**How to complete this task**
From the line that includes "Depois da Grapa, Dreamers adiciona Oma" to the last line of the records that follow, copy every line exactly and nothing more, omitting pictures.

*****

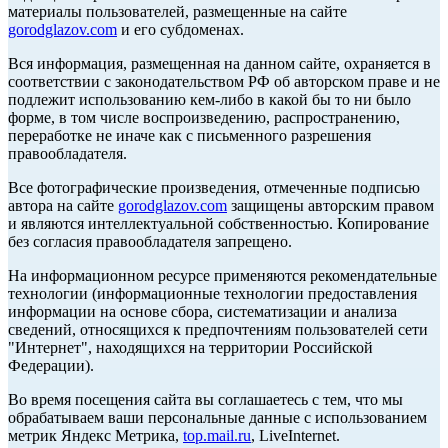
материалы пользователей, размещенные на сайте
gorodglazov.com
и его субдоменах.
Вся информация, размещенная на данном сайте, охраняется в
соответствии с законодательством РФ об авторском праве и не
подлежит использованию кем-либо в какой бы то ни было
форме, в том числе воспроизведению, распространению,
переработке не иначе как с письменного разрешения
правообладателя.
Все фотографические произведения, отмеченные подписью
автора на сайте
gorodglazov.com
защищены авторским правом
и являются интеллектуальной собственностью. Копирование
без согласия правообладателя запрещено.
На информационном ресурсе применяются рекомендательные
технологии (информационные технологии предоставления
информации на основе сбора, систематизации и анализа
сведений, относящихся к предпочтениям пользователей сети
"Интернет", находящихся на территории Российской
Федерации).
Во время посещения сайта вы соглашаетесь с тем, что мы
обрабатываем ваши персональные данные с использованием
метрик Яндекс Метрика,
top.mail.ru
, LiveInternet.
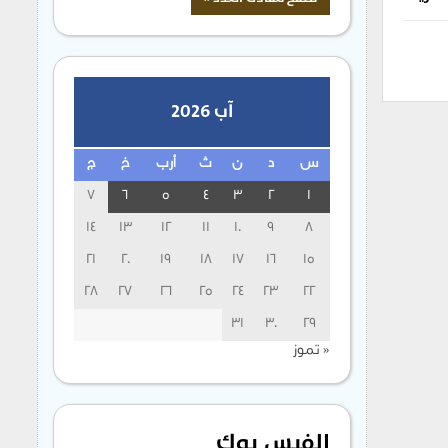
آب 2026
س
د
ن
ث
أرب
خ
ج
7
6
5
4
3
2
1
14
13
12
11
10
9
8
21
20
19
18
17
16
15
28
27
26
25
24
23
22
31
30
29
« تموز
الفيس بوك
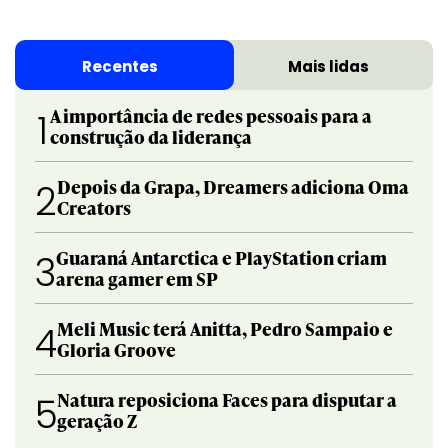
Recentes
Mais lidas
A importância de redes pessoais para a
1
construção da liderança
Depois da Grapa, Dreamers adiciona Oma
2
Creators
Guaraná Antarctica e PlayStation criam
3
arena gamer em SP
Meli Music terá Anitta, Pedro Sampaio e
4
Gloria Groove
Natura reposiciona Faces para disputar a
5
geração Z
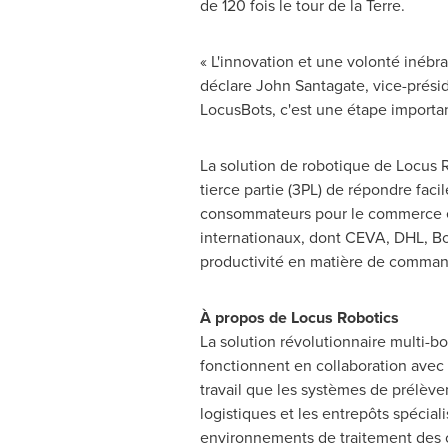
de 120 fois le tour de la Terre.
« L'innovation et une volonté inébra
déclare John Santagate, vice-présid
LocusBots, c'est une étape important
La solution de robotique de Locus R
tierce partie (3PL) de répondre fa
consommateurs pour le commerce éle
internationaux, dont CEVA, DHL, Boo
productivité en matière de command
À propos de Locus Robotics
La solution révolutionnaire multi-b
fonctionnent en collaboration avec 
travail que les systèmes de prélèvem
logistiques et les entrepôts spécia
environnements de traitement des c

*****

**Task result**
Depois da Grapa, Dreamers adiciona Oma
2
Creators
Guaraná Antarctica e PlayStation criam
3
arena gamer em SP
Meli Music terá Anitta, Pedro Sampaio e
4
Gloria Groove
Natura reposiciona Faces para disputar a
5
geração Z
de 120 fois le tour de la Terre.
« L'innovation et une volonté inébra
déclare John Santagate, vice-présid
LocusBots, c'est une étape important
La solution de robotique de Locus R
tierce partie (3PL) de répondre fa
consommateurs pour le commerce éle
internationaux, dont CEVA, DHL, Boo
productivité en matière de command
À propos de Locus Robotics
La solution révolutionnaire multi-b
fonctionnent en collaboration avec 
travail que les systèmes de prélèvem
logistiques et les entrepôts spécia
environnements de traitement des c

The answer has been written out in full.